---------- Data ----------
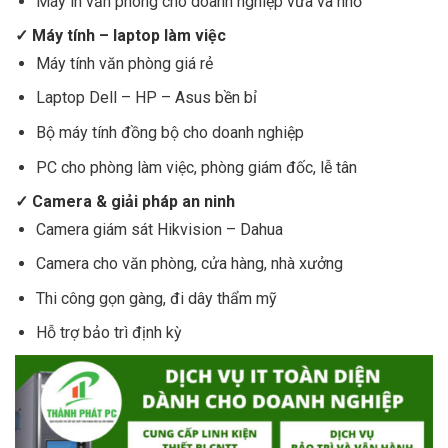
Máy in văn phòng cho doanh nghiệp vừa và nhỏ
✓ Máy tính – laptop làm việc
Máy tính văn phòng giá rẻ
Laptop Dell – HP – Asus bền bỉ
Bộ máy tính đồng bộ cho doanh nghiệp
PC cho phòng làm việc, phòng giám đốc, lễ tân
✓ Camera & giải pháp an ninh
Camera giám sát Hikvision – Dahua
Camera cho văn phòng, cửa hàng, nhà xưởng
Thi công gọn gàng, đi dây thẩm mỹ
Hỗ trợ bảo trì định kỳ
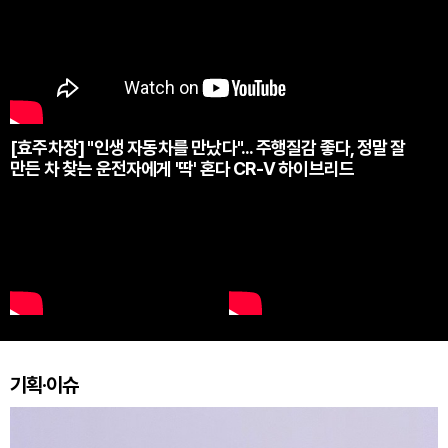
[효주차장] "인생 자동차를 만났다"... 주행질감 좋다, 정말 잘
만든 차 찾는 운전자에게 '딱' 혼다 CR-V 하이브리드
기획·이슈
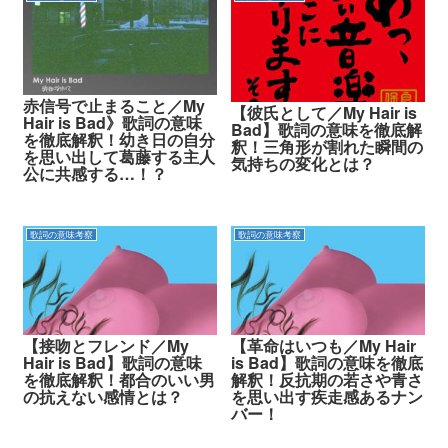
赤信号で止まること／My
【彼氏として／My Hair is
Hair is Bad》歌詞の意味
Bad】歌詞の意味を徹底解
を徹底解釈！幼き日の自分
釈！三角形が割れた瞬間の
を思い出して葛藤する主人
気持ちの変化とは？
公に共感する…！？
歌詞の意味考察
歌詞の意味考察
【接吻とフレンド／My
【革命はいつも／My Hair
Hair is Bad】歌詞の意味
is Bad】歌詞の意味を徹底
を徹底解釈！都合のいい男
解釈！反抗期の若さや青さ
の抗えない感情とは？
を思い出す疾走感あるナン
バー！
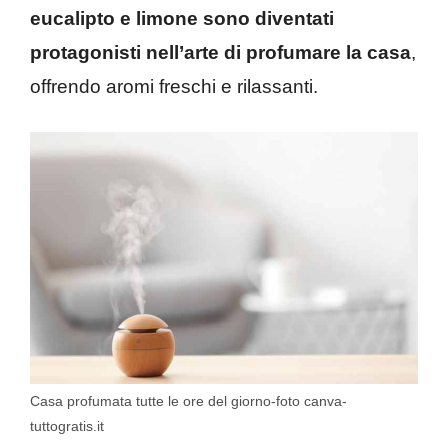
eucalipto e limone sono diventati
protagonisti nell’arte di profumare la casa
,
offrendo aromi freschi e rilassanti.
Casa profumata tutte le ore del giorno-foto canva-
tuttogratis.it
----------
→ **What is required**
Print all of the data exactly, and do not carry over any pictures.

→ **Output of the task**
Máy in văn phòng cho doanh nghiệp vừa và nhỏ
✓ Máy tính – laptop làm việc
Máy tính văn phòng giá rẻ
Laptop Dell – HP – Asus bền bỉ
Bộ máy tính đồng bộ cho doanh nghiệp
PC cho phòng làm việc, phòng giám đốc, lễ tân
✓ Camera & giải pháp an ninh
Camera giám sát Hikvision – Dahua
Camera cho văn phòng, cửa hàng, nhà xưởng
Thi công gọn gàng, đi dây thẩm mỹ
Hỗ trợ bảo trì định kỳ
[효주차장] "인생 자동차를 만났다"... 주행질감 좋다, 정말 잘
만든 차 찾는 운전자에게 '딱' 혼다 CR-V 하이브리드
기획·이슈
赤信号で止まること／My
【彼氏として／My Hair is
Hair is Bad》歌詞の意味
Bad】歌詞の意味を徹底解
を徹底解釈！幼き日の自分
釈！三角形が割れた瞬間の
を思い出して葛藤する主人
気持ちの変化とは？
公に共感する…！？
歌詞の意味考察
歌詞の意味考察
【接吻とフレンド／My
【革命はいつも／My Hair
Hair is Bad】歌詞の意味
is Bad】歌詞の意味を徹底
を徹底解釈！都合のいい男
解釈！反抗期の若さや青さ
の抗えない感情とは？
を思い出す疾走感あるナン
バー！
eucalipto e limone sono diventati
protagonisti nell’arte di profumare la casa
,
offrendo aromi freschi e rilassanti.
Casa profumata tutte le ore del giorno-foto canva-
tuttogratis.it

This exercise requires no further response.